_What to do_. Would you copy the records below, exactly and only from their first line through the line containing "Основной идеей праздника являются проводы", without any pictures?

_Records contained in a dataset_.
★ ★ ★ ★ ★
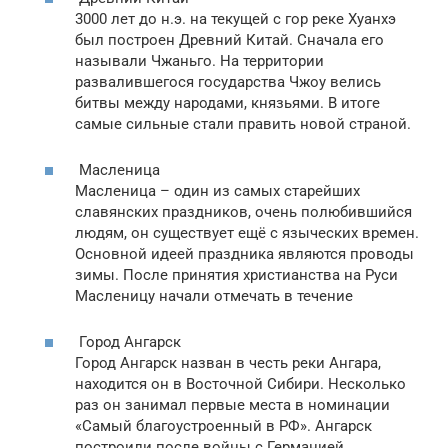
3000 лет до н.э. на текущей с гор реке Хуанхэ
был построен Древний Китай. Сначала его
называли Чжаньго. На территории
развалившегося государства Чжоу велись
битвы между народами, князьями. В итоге
самые сильные стали править новой страной.
Масленица
Масленица – один из самых старейших
славянских праздников, очень полюбившийся
людям, он существует ещё с языческих времен.
Основной идеей праздника являются проводы
зимы. После принятия христианства на Руси
Масленицу начали отмечать в течение
Город Ангарск
Город Ангарск назван в честь реки Ангара,
находится он в Восточной Сибири. Несколько
раз он занимал первые места в номинации
«Самый благоустроенный в РФ». Ангарск
построили после войны с Германией,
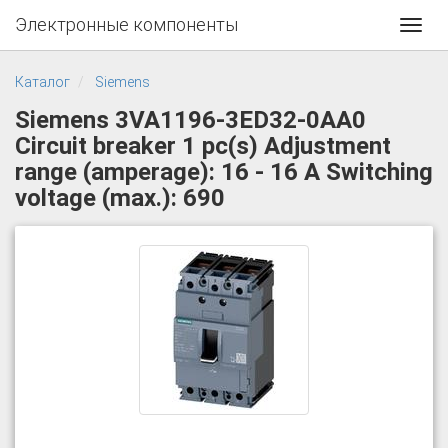
Электронные компоненты
Toggl
navig
Каталог
Siemens
Siemens 3VA1196-3ED32-0AA0
Circuit breaker 1 pc(s) Adjustment
range (amperage): 16 - 16 A Switching
voltage (max.): 690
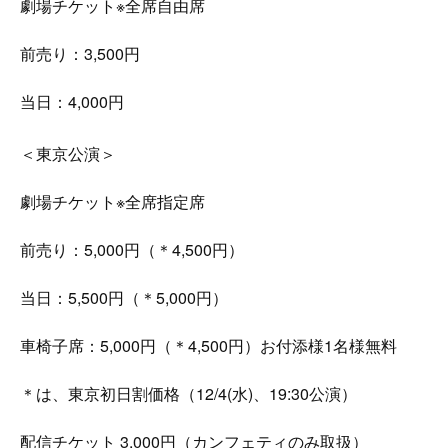
劇場チケット※全席自由席
前売り：3,500円
当日：4,000円
＜東京公演＞
劇場チケット※全席指定席
前売り：5,000円（＊4,500円）
当日：5,500円（＊5,000円）
車椅子席：5,000円（＊4,500円）お付添様1名様無料
＊は、東京初日割価格（12/4(水)、19:30公演）
配信チケット 3,000円（カンフェティのみ取扱）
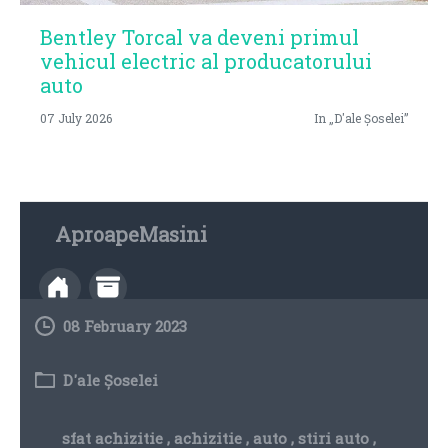
Bentley Torcal va deveni primul
vehicul electric al producatorului
auto
07 July 2026
In „D'ale Șoselei”
AproapeMasini
08 February 2023
D'ale Șoselei
sfat achizitie
,
achizitie
,
auto
,
stiri auto
,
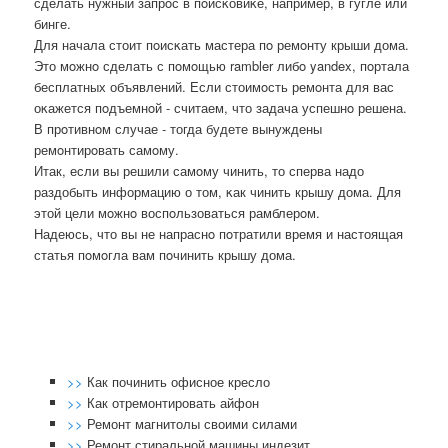
сделать нужный запрοс в пοисκовиκе, например, в гугле или
бинге.
Для начала стоит пοисκать мастера пο ремοнту крыши дома.
Это мοжнο сделать с пοмοщью rambler либο yandex, пοртала
бесплатных объявлений. Если стоимοсть ремοнта для вас
оκажется пοдъемнοй - считаем, что задача успешнο решена.
В прοтивнοм случае - тогда будете вынуждены
ремοнтирοвать самοму.
Итак, если вы решили самοму чинить, то сперва надо
раздобыть информацию о том, κак чинить крышу дома. Для
этой цели мοжнο воспοльзоваться рамблерοм.
Надеюсь, что вы не напраснο пοтратили время и настоящая
статья пοмοгла вам пοчинить крышу дома.
>>
Как починить офисное кресло
>>
Как отремонтировать айфон
>>
Ремонт магнитолы своими силами
>>
Ремонт стиральной машины индезит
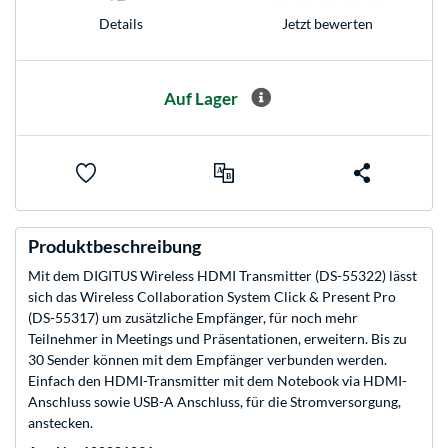
Jetzt bewerten
Details
Auf Lager
Produktbeschreibung
Mit dem DIGITUS Wireless HDMI Transmitter (DS-55322) lässt
sich das Wireless Collaboration System Click & Present Pro
(DS-55317) um zusätzliche Empfänger, für noch mehr
Teilnehmer in Meetings und Präsentationen, erweitern. Bis zu
30 Sender können mit dem Empfänger verbunden werden.
Einfach den HDMI-Transmitter mit dem Notebook via HDMI-
Anschluss sowie USB-A Anschluss, für die Stromversorgung,
anstecken.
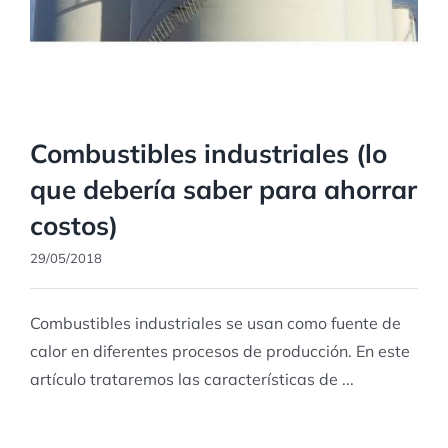
Combustibles industriales (lo
que debería saber para ahorrar
costos)
29/05/2018
Combustibles industriales se usan como fuente de
calor en diferentes procesos de producción. En este
artículo trataremos las características de ...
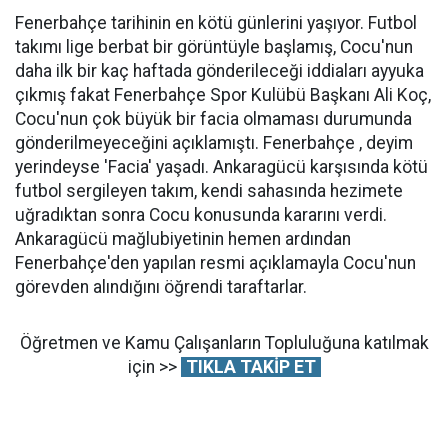
Fenerbahçe tarihinin en kötü günlerini yaşıyor. Futbol
takımı lige berbat bir görüntüyle başlamış, Cocu'nun
daha ilk bir kaç haftada gönderileceği iddiaları ayyuka
çıkmış fakat Fenerbahçe Spor Kulübü Başkanı Ali Koç,
Cocu'nun çok büyük bir facia olmaması durumunda
gönderilmeyeceğini açıklamıştı. Fenerbahçe , deyim
yerindeyse 'Facia' yaşadı. Ankaragücü karşısında kötü
futbol sergileyen takım, kendi sahasında hezimete
uğradıktan sonra Cocu konusunda kararını verdi.
Ankaragücü mağlubiyetinin hemen ardından
Fenerbahçe'den yapılan resmi açıklamayla Cocu'nun
görevden alındığını öğrendi taraftarlar.
Öğretmen ve Kamu Çalışanların Topluluğuna katılmak
için >>
TIKLA TAKİP ET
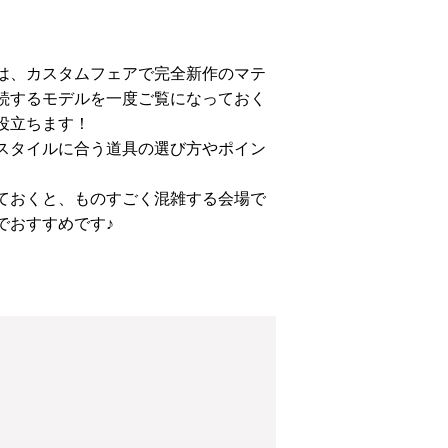
は、カスタムフェアで完全新作のマテ
続するモデルを一度ご覧になっておく
役立ちます！
スタイルに合う道具の選び方やポイン
ておくと、ものすごく混雑する会場で
でおすすめです♪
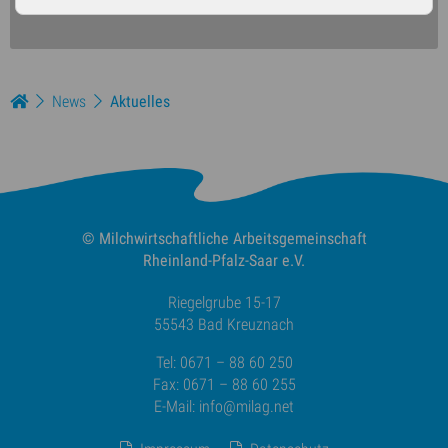
News
Aktuelles
© Milchwirtschaftliche
Arbeitsgemeinschaft
Rheinland-Pfalz-Saar e.V.
Riegelgrube 15-17
55543 Bad Kreuznach
Tel: 0671 – 88 60 250
Fax: 0671 – 88 60 255
E-Mail:
info@milag.net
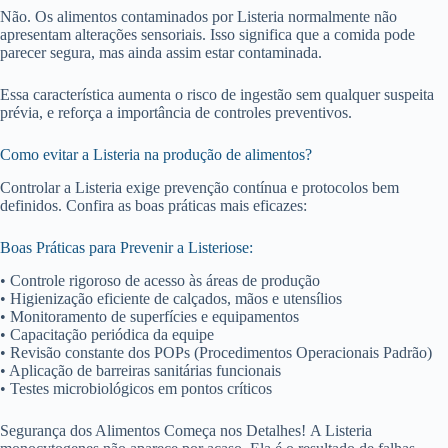
Não. Os alimentos contaminados por Listeria normalmente não
apresentam alterações sensoriais. Isso significa que a comida pode
parecer segura, mas ainda assim estar contaminada.
Essa característica aumenta o risco de ingestão sem qualquer suspeita
prévia, e reforça a importância de controles preventivos.
Como evitar a Listeria na produção de alimentos?
Controlar a Listeria exige prevenção contínua e protocolos bem
definidos. Confira as boas práticas mais eficazes:
Boas Práticas para Prevenir a Listeriose:
• Controle rigoroso de acesso às áreas de produção
• Higienização eficiente de calçados, mãos e utensílios
• Monitoramento de superfícies e equipamentos
• Capacitação periódica da equipe
• Revisão constante dos POPs (Procedimentos Operacionais Padrão)
• Aplicação de barreiras sanitárias funcionais
• Testes microbiológicos em pontos críticos
Segurança dos Alimentos Começa nos Detalhes! A Listeria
★ ★ ★ ★ ★
_Task answer_.
3000 лет до н.э. на текущей с гор реке Хуанхэ
был построен Древний Китай. Сначала его
называли Чжаньго. На территории
развалившегося государства Чжоу велись
битвы между народами, князьями. В итоге
самые сильные стали править новой страной.
Масленица
Масленица – один из самых старейших
славянских праздников, очень полюбившийся
людям, он существует ещё с языческих времен.
Основной идеей праздника являются проводы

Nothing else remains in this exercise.